* [SUPPLIED RECORDS]
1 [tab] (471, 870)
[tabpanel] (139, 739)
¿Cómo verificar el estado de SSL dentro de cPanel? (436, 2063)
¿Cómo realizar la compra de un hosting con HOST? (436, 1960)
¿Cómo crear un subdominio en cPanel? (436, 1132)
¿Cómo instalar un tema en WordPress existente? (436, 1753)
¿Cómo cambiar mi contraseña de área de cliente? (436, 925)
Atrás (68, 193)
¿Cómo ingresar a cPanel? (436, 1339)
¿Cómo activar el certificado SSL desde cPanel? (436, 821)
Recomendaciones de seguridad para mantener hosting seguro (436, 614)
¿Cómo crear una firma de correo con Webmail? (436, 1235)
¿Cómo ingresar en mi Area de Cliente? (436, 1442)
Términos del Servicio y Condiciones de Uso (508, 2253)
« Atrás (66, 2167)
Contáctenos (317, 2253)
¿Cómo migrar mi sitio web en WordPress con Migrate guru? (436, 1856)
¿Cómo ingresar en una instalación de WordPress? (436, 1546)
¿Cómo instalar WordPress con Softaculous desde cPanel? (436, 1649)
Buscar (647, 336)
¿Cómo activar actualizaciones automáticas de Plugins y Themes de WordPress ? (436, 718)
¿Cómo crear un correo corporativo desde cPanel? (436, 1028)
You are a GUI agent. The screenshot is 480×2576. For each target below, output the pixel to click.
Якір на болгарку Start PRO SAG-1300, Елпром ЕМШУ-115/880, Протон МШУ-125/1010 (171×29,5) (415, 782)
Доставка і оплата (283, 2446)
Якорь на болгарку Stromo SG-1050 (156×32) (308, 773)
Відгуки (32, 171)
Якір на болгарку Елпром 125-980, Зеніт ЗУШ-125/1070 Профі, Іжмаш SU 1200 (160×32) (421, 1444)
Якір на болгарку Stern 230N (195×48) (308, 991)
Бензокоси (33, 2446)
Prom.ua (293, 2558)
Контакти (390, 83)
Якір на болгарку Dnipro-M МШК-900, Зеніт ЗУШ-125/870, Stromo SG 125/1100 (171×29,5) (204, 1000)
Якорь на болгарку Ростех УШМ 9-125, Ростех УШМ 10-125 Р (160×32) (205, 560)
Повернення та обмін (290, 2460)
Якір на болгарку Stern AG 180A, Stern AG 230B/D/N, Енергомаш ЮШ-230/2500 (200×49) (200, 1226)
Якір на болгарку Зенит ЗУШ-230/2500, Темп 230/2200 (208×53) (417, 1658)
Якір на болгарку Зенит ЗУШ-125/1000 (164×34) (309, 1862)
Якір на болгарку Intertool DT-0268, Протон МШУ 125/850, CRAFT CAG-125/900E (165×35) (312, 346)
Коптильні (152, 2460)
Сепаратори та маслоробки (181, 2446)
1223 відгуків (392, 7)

* [EXERCISE DETAILS]
Type out the full listing again, exactly as given.

* [ANSWER BOX]
1 [tab] (471, 870)
[tabpanel] (139, 739)
¿Cómo verificar el estado de SSL dentro de cPanel? (436, 2063)
¿Cómo realizar la compra de un hosting con HOST? (436, 1960)
¿Cómo crear un subdominio en cPanel? (436, 1132)
¿Cómo instalar un tema en WordPress existente? (436, 1753)
¿Cómo cambiar mi contraseña de área de cliente? (436, 925)
Atrás (68, 193)
¿Cómo ingresar a cPanel? (436, 1339)
¿Cómo activar el certificado SSL desde cPanel? (436, 821)
Recomendaciones de seguridad para mantener hosting seguro (436, 614)
¿Cómo crear una firma de correo con Webmail? (436, 1235)
¿Cómo ingresar en mi Area de Cliente? (436, 1442)
Términos del Servicio y Condiciones de Uso (508, 2253)
« Atrás (66, 2167)
Contáctenos (317, 2253)
¿Cómo migrar mi sitio web en WordPress con Migrate guru? (436, 1856)
¿Cómo ingresar en una instalación de WordPress? (436, 1546)
¿Cómo instalar WordPress con Softaculous desde cPanel? (436, 1649)
Buscar (647, 336)
¿Cómo activar actualizaciones automáticas de Plugins y Themes de WordPress ? (436, 718)
¿Cómo crear un correo corporativo desde cPanel? (436, 1028)
You are a GUI agent. The screenshot is 480×2576. For each target below, output the pixel to click.
Якір на болгарку Start PRO SAG-1300, Елпром ЕМШУ-115/880, Протон МШУ-125/1010 (171×29,5) (415, 782)
Доставка і оплата (283, 2446)
Якорь на болгарку Stromo SG-1050 (156×32) (308, 773)
Відгуки (32, 171)
Якір на болгарку Елпром 125-980, Зеніт ЗУШ-125/1070 Профі, Іжмаш SU 1200 (160×32) (421, 1444)
Якір на болгарку Stern 230N (195×48) (308, 991)
Бензокоси (33, 2446)
Prom.ua (293, 2558)
Контакти (390, 83)
Якір на болгарку Dnipro-M МШК-900, Зеніт ЗУШ-125/870, Stromo SG 125/1100 (171×29,5) (204, 1000)
Якорь на болгарку Ростех УШМ 9-125, Ростех УШМ 10-125 Р (160×32) (205, 560)
Повернення та обмін (290, 2460)
Якір на болгарку Stern AG 180A, Stern AG 230B/D/N, Енергомаш ЮШ-230/2500 (200×49) (200, 1226)
Якір на болгарку Зенит ЗУШ-230/2500, Темп 230/2200 (208×53) (417, 1658)
Якір на болгарку Зенит ЗУШ-125/1000 (164×34) (309, 1862)
Якір на болгарку Intertool DT-0268, Протон МШУ 125/850, CRAFT CAG-125/900E (165×35) (312, 346)
Коптильні (152, 2460)
Сепаратори та маслоробки (181, 2446)
1223 відгуків (392, 7)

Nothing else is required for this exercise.